----- Data under study

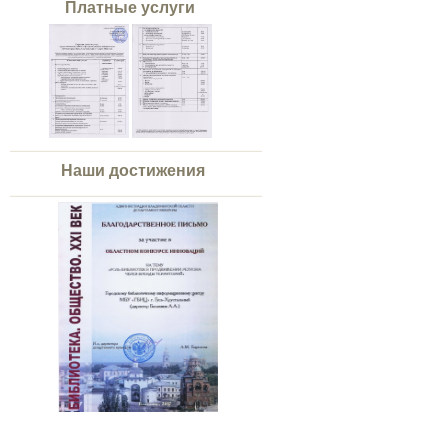
Платные услуги
Наши достижения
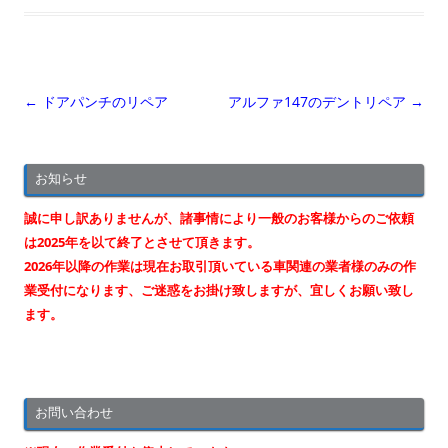
投
←
ドアパンチのリペア
アルファ147のデントリペア
→
稿
ナ
お知らせ
ビ
ゲ
誠に申し訳ありませんが、諸事情により一般のお客様からのご依頼
ー
は2025年を以て終了とさせて頂きます。
2026年以降の作業は現在お取引頂いている車関連の業者様のみの作
シ
業受付になります、ご迷惑をお掛け致しますが、宜しくお願い致し
ョ
ます。
ン
お問い合わせ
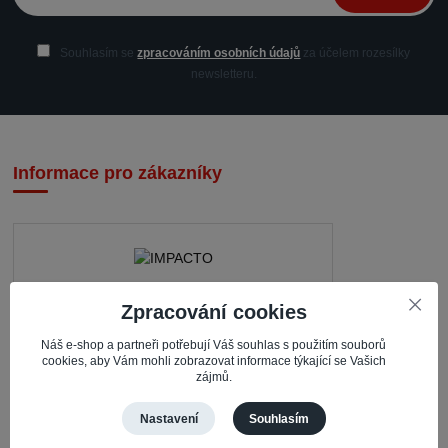
Souhlasím se
zpracováním osobních údajů
za účelem rozesílky
newsletteru.
Informace pro zákazníky
Zpracování cookies
IMPACTO – Ingrid Kaczorová
Nerudova 468
Náš e-shop a partneři potřebují Váš souhlas s použitím souborů
cookies, aby Vám mohli zobrazovat informace týkající se Vašich
zájmů.
735 81 Bohumín – Nový Bohumín
Česká republika
Nastavení
Souhlasím
Pracovní doba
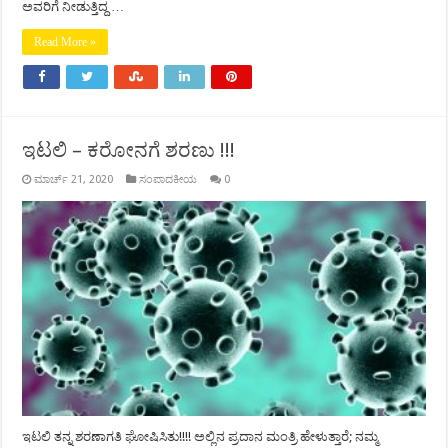
ಅವರಿಗೆ ನೀಡುತ್ತಿದ್ದ …
Read More »
ಇಟಲಿ – ಕರೋನಗೆ ಶರಣು !!!
ಮಾರ್ಚ್ 21, 2020
ಸಂಪಾದಕೀಯ
0
ಇಟಲಿ ತನ್ನ ಶರಣಾಗತಿ ಘೋಷಿಸಿತು!!!! ಅಲ್ಲಿನ ಪ್ರದಾನ ಮಂತ್ರಿ ಹೇಳುತ್ತಾರೆ; ನಮ್ಮ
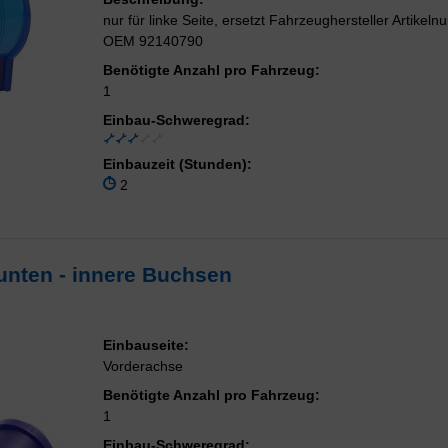
nur für linke Seite, ersetzt Fahrzeughersteller Artikel
OEM 92140790
Benötigte Anzahl pro Fahrzeug:
1
Einbau-Schweregrad:
Einbauzeit (Stunden):
2
unten - innere Buchsen
Einbauseite:
Vorderachse
Benötigte Anzahl pro Fahrzeug:
1
Einbau-Schweregrad:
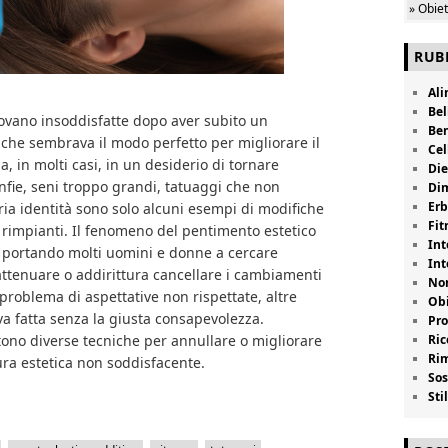
» Obie
RUB
Al
Bel
ovano insoddisfatte dopo aver subito un
Be
 che sembrava il modo perfetto per migliorare il
Cel
a, in molti casi, in un desiderio di tornare
Die
nfie, seni troppo grandi, tatuaggi che non
Di
Erb
ia identità sono solo alcuni esempi di modifiche
Fit
 rimpianti. Il fenomeno del pentimento estetico
Int
ta portando molti uomini e donne a cercare
Int
attenuare o addirittura cancellare i cambiamenti
Non
un problema di aspettative non rispettate, altre
Obi
va fatta senza la giusta consapevolezza.
Pro
Ric
ono diverse tecniche per annullare o migliorare
Rim
ra estetica non soddisfacente.
Sos
Stil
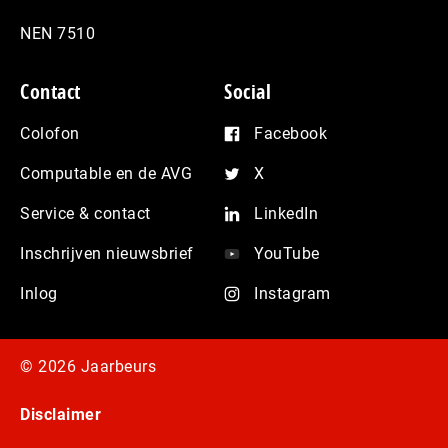
NEN 7510
Contact
Social
Colofon
Facebook
Computable en de AVG
X
Service & contact
LinkedIn
Inschrijven nieuwsbrief
YouTube
Inlog
Instagram
© 2026 Jaarbeurs
Disclaimer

----------

__What the exercise asks__. Scan the listing above. Collect all lines with the word "molti".

__Response to this exercise__.
a, in molti casi, in un desiderio di tornare
ta portando molti uomini e donne a cercare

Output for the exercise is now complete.